A vessel is anchored in Japan, waiting to berth in Nagoya. The vessel has a modern UMS engine room. The atmospheric temperature is –5C. The accommodation air conditioning is working well and the officers and staff are taking a well-deserved rest before they start cargo work in the morning. The second mate gets an alarm on the bridge at 0200 – boiler failure. The duty engineer hears the same alarm in his cabin, acknowledges it and goes to the ECR. He observes that both the main and the auxiliary boilers have failed. He tried auto ignition with little success. He makes a round of the boilers and everything seems fine – but they are not firing. Action: The duty engineer calls the second engineer and one of the engine crew, and they go through the routine again. It is now 0330. The temperature inside the accommodation has begun to drop. Soon, the Chief Engineer is called, along with the entire department. With the pilot booked for 0600, main engines are tested and kept on standby, while the boilers are being investigated part by part. The engineers narrow the fault down to the ignition chamber but are unable to rectify it. The Master orders technician attendance as a priority. The vessel berths as planned – but loading is delayed to the afternoon because of the weather. The technician boards at noon, and checks the operating mechanical sections of the boiler. They connect a HMI [laptop], run a diagnostic and reset the firmware. The boilers are working again. Outcome: The ship staff has indeed been inconvenienced – but there are no operational delays on the vessel’s account. An incident, rather than a near miss.
Spotting the cyber factor
With current development in technology, the brain is tuned to recognise any interruptions to service as a ‘mechanical fault’. If our washing machine at home is not cleaning the clothes properly, we suspect a weak motor, or a worn-out drum, or insufficient water pressure. How many of us ever consider that the operating software may have been corrupted? Similarly, consider this. The 3rd Officer plots a radar fix, and finds a difference of 1 NM from the position being repeated from the GNSS. What do we first deduce? Poor bearing and distance measurement, or wrong interpretation of the coast? How many of us immediately consider the possibility of GNSS spoofing?

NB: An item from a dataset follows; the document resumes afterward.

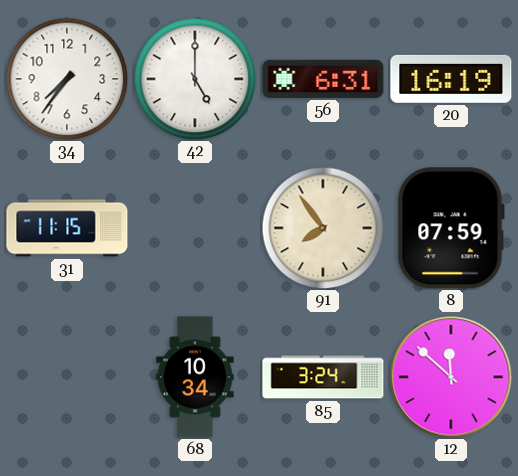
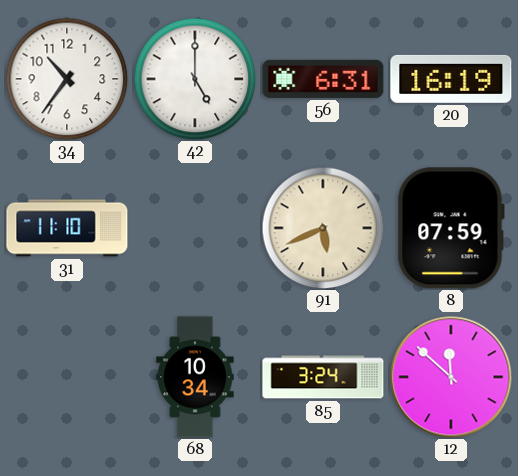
34: 7:36 -> 10:36
31: 11:15 -> 11:10
91: 7:54 -> 5:41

Unfortunately, it is the same in the engine room – if the main engine is having problems with emissions or maintaining RPM, the piston rings are checked, the governor inspected, and so on – nobody ever considers a firmware or software corruption. This thought process must change. If are to continue enjoying the benefits of technology and automation, we will have to consider their vulnerabilities and protect ourselves adequately. We might enjoy using the kindle or the iPad for reading books; it is convenient and even works as our library, however, if we do not protect our e-reader from the hazards of open internet, then it would be better to go back to reading hard copy books. Unfortunately, going back in time is not an option when at sea. The cyber security threat is real, it is here to stay and it is set to get more challenging in the future. The reporting of near-miss or an incident, investigation of the same, reaching the root cause, and providing experiential learning is a corner stone in developing a healthy cyber hygiene culture. This culture is the single most important goal of a cyber security management plan. Seafarers must be encouraged to express their own ideas for recognising and reporting of near misses. This is work in progress and any contribution is valuable. I invite readers of this article to consider the subject and come up with constructive suggestions.